REQUIREMENT: Pull every line holding the string "lyceum" from the records below.

Stored data entries:
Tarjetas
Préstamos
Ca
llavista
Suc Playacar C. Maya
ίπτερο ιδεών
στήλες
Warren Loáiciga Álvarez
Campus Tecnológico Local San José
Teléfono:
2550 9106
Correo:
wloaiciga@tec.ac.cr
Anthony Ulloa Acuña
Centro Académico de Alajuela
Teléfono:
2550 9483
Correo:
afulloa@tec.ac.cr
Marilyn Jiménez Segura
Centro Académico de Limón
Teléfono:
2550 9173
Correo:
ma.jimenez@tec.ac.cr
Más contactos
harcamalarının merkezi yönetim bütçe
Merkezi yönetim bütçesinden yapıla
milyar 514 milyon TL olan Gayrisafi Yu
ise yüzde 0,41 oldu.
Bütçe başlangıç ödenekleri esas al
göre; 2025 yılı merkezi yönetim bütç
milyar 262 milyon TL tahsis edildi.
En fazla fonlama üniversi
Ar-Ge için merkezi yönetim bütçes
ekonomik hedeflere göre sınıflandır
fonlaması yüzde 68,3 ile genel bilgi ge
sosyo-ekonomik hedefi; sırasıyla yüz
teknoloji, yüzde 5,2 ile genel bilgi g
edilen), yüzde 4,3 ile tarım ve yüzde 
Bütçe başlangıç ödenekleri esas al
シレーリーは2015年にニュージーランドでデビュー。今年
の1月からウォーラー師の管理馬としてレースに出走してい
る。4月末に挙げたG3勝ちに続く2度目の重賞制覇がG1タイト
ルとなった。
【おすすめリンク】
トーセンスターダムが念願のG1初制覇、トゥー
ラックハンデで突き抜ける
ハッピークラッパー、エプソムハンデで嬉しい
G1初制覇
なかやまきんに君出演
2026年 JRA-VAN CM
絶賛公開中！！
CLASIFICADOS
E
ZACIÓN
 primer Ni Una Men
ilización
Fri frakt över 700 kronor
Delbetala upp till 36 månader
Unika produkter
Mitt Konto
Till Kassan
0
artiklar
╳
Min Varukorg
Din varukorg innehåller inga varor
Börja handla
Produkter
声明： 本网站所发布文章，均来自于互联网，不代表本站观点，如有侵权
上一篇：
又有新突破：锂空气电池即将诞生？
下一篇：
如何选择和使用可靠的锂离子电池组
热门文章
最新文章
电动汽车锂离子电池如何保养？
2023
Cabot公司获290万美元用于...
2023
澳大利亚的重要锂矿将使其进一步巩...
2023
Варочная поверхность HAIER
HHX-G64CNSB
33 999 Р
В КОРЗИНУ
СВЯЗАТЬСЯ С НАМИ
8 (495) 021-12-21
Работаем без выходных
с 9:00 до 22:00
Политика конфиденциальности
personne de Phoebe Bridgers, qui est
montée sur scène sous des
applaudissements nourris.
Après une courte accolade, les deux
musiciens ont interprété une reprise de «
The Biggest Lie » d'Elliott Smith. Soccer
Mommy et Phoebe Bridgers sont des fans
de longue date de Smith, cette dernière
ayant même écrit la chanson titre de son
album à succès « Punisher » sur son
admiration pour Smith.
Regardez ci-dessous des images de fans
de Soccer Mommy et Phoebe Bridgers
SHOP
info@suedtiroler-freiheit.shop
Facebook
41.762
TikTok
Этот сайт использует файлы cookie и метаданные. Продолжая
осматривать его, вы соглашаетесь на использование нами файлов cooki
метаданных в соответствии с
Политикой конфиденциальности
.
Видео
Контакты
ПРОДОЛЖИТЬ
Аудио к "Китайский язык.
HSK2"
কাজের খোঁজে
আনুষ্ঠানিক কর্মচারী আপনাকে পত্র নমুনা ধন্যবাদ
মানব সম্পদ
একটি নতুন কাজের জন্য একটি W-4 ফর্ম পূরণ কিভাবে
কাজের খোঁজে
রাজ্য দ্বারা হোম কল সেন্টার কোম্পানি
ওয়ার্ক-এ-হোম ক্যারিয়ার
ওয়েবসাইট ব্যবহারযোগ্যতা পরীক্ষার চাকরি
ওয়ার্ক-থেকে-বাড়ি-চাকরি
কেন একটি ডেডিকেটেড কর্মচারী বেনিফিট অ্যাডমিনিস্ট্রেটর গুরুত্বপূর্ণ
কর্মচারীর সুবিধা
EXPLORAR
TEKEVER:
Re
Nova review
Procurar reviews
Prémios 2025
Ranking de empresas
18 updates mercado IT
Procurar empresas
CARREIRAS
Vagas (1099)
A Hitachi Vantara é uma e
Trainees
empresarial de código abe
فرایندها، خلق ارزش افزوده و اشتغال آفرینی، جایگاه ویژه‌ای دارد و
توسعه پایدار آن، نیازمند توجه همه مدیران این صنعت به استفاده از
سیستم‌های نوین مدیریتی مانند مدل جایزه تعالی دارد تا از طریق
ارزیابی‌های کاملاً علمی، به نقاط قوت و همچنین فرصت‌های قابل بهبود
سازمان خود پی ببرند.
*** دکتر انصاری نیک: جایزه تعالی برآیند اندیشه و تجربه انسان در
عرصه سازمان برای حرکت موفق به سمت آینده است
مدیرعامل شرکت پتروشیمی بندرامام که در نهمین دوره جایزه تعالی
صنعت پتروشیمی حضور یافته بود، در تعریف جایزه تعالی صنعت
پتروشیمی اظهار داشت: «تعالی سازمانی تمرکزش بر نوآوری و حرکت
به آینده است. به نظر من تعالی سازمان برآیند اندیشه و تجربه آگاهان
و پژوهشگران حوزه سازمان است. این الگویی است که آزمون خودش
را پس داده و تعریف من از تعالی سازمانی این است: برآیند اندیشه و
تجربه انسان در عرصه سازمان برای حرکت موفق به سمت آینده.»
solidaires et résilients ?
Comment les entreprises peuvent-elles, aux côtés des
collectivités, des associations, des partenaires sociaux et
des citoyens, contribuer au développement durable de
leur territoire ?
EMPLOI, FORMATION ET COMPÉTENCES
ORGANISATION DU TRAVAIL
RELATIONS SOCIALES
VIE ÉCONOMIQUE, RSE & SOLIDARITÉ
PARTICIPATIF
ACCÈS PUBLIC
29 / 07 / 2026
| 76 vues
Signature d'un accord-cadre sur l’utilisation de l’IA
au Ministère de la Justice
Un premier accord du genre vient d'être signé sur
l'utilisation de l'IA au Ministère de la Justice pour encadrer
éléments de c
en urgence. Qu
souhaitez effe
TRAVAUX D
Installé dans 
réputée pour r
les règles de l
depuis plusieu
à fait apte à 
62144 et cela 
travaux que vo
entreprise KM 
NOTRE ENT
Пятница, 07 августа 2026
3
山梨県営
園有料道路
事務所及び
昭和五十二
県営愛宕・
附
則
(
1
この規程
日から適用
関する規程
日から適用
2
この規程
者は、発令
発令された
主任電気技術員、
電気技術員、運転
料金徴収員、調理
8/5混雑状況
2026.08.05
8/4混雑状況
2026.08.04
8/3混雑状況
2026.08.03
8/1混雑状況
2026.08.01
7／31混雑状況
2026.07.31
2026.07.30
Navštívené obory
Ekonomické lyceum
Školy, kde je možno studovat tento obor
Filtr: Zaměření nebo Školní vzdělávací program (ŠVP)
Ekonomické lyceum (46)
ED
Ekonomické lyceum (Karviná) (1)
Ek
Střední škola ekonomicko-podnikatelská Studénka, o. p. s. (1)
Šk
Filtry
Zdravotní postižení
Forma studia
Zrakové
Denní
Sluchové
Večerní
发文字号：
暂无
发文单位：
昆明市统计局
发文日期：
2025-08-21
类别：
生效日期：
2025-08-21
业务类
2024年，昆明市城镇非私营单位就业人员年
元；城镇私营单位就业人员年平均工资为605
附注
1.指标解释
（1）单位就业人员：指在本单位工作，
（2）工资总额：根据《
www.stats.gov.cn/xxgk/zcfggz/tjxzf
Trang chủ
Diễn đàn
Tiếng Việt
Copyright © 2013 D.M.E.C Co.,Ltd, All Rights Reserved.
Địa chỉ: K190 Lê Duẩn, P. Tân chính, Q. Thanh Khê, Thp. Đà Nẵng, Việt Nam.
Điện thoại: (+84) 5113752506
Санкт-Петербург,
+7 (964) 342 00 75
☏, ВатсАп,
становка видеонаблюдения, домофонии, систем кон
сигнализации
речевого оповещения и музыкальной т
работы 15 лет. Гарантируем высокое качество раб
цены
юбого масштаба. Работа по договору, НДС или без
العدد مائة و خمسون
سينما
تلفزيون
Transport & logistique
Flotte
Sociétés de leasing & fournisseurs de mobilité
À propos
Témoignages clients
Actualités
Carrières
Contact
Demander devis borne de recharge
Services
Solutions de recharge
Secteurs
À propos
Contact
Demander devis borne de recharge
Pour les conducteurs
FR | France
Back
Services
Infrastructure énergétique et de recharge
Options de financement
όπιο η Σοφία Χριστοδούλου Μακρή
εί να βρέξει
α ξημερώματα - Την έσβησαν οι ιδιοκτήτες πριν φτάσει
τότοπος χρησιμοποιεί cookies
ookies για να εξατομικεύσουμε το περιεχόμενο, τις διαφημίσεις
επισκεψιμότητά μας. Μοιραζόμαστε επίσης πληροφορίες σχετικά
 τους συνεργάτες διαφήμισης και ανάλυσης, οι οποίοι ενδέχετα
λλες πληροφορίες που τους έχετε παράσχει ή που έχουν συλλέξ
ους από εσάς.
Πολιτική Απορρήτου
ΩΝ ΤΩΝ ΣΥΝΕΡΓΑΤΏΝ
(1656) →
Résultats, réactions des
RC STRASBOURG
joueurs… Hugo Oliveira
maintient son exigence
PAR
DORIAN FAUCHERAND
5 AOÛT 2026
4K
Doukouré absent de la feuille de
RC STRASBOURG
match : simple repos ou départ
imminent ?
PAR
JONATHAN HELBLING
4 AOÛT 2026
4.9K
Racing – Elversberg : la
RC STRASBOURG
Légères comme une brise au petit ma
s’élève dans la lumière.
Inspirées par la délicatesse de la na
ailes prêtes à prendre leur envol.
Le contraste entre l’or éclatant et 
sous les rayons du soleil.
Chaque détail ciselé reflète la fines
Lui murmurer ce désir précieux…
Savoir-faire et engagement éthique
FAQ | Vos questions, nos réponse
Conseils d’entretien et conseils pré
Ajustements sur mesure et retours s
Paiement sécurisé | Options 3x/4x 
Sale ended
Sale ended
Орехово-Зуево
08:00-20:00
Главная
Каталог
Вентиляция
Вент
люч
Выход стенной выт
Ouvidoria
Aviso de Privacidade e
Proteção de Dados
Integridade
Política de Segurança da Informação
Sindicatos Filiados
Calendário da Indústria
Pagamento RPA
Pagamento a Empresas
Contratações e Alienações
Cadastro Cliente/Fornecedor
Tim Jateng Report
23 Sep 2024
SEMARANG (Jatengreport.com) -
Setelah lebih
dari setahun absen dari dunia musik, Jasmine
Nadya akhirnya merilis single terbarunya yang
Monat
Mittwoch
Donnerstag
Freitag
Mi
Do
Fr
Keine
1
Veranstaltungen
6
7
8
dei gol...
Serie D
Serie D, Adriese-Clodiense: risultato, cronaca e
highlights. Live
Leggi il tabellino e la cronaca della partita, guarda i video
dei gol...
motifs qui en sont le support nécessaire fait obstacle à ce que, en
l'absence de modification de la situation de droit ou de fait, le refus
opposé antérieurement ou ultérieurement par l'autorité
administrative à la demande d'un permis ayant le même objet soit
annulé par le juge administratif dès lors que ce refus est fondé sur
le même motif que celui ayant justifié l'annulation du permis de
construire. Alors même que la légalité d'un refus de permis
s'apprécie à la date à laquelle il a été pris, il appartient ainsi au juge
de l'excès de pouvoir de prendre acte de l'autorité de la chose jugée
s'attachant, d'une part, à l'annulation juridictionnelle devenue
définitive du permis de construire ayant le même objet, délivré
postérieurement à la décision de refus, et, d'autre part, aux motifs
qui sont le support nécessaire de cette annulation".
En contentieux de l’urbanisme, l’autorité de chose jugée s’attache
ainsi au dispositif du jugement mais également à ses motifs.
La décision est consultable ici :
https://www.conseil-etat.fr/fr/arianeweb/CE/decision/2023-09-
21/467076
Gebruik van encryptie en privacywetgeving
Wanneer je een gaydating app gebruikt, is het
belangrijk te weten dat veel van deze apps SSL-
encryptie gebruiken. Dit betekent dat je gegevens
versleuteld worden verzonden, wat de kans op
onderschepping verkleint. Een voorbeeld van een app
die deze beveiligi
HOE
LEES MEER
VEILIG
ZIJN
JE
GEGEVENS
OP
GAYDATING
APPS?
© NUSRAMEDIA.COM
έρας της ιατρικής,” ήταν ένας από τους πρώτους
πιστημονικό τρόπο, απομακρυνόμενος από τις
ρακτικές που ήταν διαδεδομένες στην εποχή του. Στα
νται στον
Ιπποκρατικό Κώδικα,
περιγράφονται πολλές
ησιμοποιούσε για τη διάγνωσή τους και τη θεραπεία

EXPECTED ANSWER:
Ekonomické lyceum
Ekonomické lyceum (46)
Ekonomické lyceum (Karviná) (1)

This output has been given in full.